[Provided records — start]
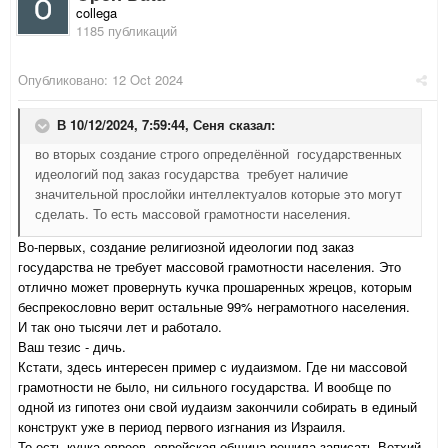
collega
1185 публикаций
Опубликовано:
12 Oct 2024
В 10/12/2024, 7:59:44,
Сеня
сказал:
во вторых создание строго определённой государственных
идеологий под заказ государства требует наличие
значительной прослойки интеллектуалов которые это могут
сделать. То есть массовой грамотности населения.
Во-первых, создание религиозной идеологии под заказ
государства не требует массовой грамотности населения. Это
отлично может провернуть кучка прошаренных жрецов, которым
беспрекословно верит остальные 99% неграмотного населения.
И так оно тысячи лет и работало.
Ваш тезис - дичь.
Кстати, здесь интересен пример с иудаизмом. Где ни массовой
грамотности не было, ни сильного государства. И вообще по
одной из гипотез они свой иудаизм закончили собирать в единый
конструкт уже в период первого изгнания из Израиля.
То есть кучка евреев, еврейская община решила записать Ветхий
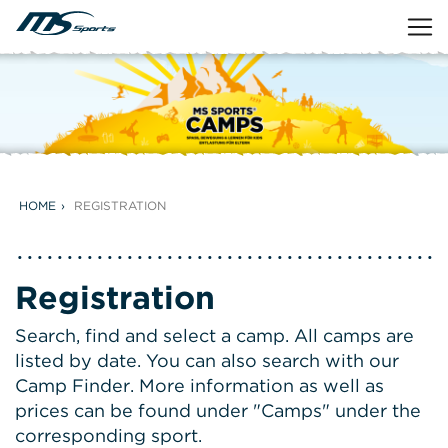
HOME
REGISTRATION
Registration
Search, find and select a camp. All camps are
listed by date. You can also search with our
Camp Finder. More information as well as
prices can be found under "Camps" under the
corresponding sport.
[Provided records — finish]
(Instructions to follow)
Give the records again without a single change, and exclude the pictures.

(Solution)
collega
1185 публикаций
Опубликовано:
12 Oct 2024
В 10/12/2024, 7:59:44,
Сеня
сказал:
во вторых создание строго определённой государственных
идеологий под заказ государства требует наличие
значительной прослойки интеллектуалов которые это могут
сделать. То есть массовой грамотности населения.
Во-первых, создание религиозной идеологии под заказ
государства не требует массовой грамотности населения. Это
отлично может провернуть кучка прошаренных жрецов, которым
беспрекословно верит остальные 99% неграмотного населения.
И так оно тысячи лет и работало.
Ваш тезис - дичь.
Кстати, здесь интересен пример с иудаизмом. Где ни массовой
грамотности не было, ни сильного государства. И вообще по
одной из гипотез они свой иудаизм закончили собирать в единый
конструкт уже в период первого изгнания из Израиля.
То есть кучка евреев, еврейская община решила записать Ветхий
HOME
REGISTRATION
Registration
Search, find and select a camp. All camps are
listed by date. You can also search with our
Camp Finder. More information as well as
prices can be found under "Camps" under the
corresponding sport.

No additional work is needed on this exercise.